UConn Wins Funding for Study of Insulators

The research is aimed at understanding how insulators behave when exposed to high electric fields. "If you want to design materials that are tolerant to enormous electric fields, you must first understand how they fail," says the lead engineering professor.

Chiho Kim (left), postdoctChiho Kim (left), postdoctoral fellow, and Rampi Ramprasad, professor of materials science and engineering, discuss a capacitor that Ramprasad is holding. (Christopher LaRosa/UConn Photo)oral fellow and Rampi Ramprasad, professor of Material Science and Engineering, discuss a capacitor that Ramprasad is holding. (Chris LaRosa/UConn Photo)

Chiho Kim (left), postdoctoral fellow, and Rampi Ramprasad, professor of materials science and engineering, discuss a capacitor. (Christopher LaRosa/UConn Photo)

A team of researchers from UConn and other universities was recently awarded a multi-million dollar grant from the Department of Defense to learn how insulating materials exposed to very high electric fields break down.

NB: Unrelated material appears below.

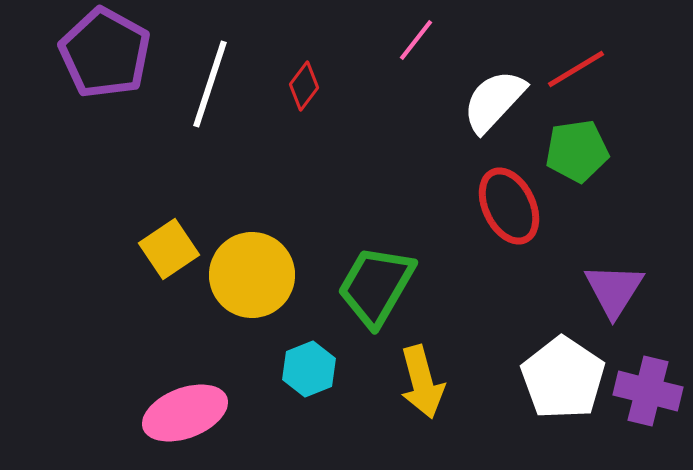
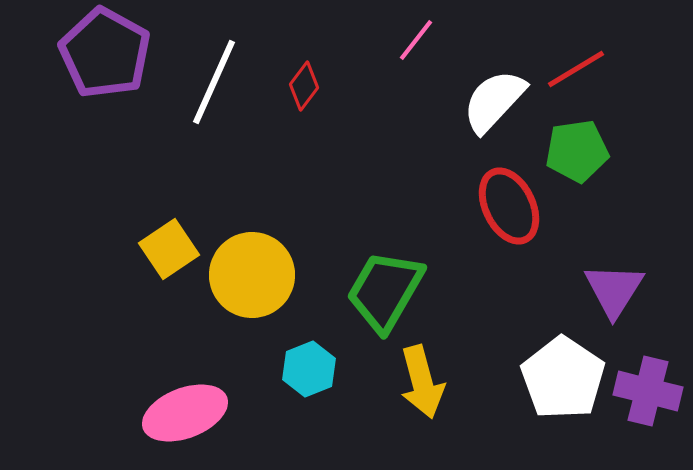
white line: moved 4 px right, 2 px up; rotated 6 degrees clockwise
green trapezoid: moved 9 px right, 5 px down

UConn researcher Ramamurthy ‘Rampi’ Ramprasad leads the team behind “Tracking, Diagnosing, and Impeding Dielectric Breakdown in Polymers,” which received a Multidisciplinary University Research Initiative, or MURI, award. The award is for $4.5 million over 3 years, with an additional $3 million over two years possible after review.

“This program is about understanding how insulators behave when exposed to high electric fields,” said Ramprasad, professor of materials science and engineering. “If you want to design materials that are tolerant to enormous electric fields, you must first understand how they fail.”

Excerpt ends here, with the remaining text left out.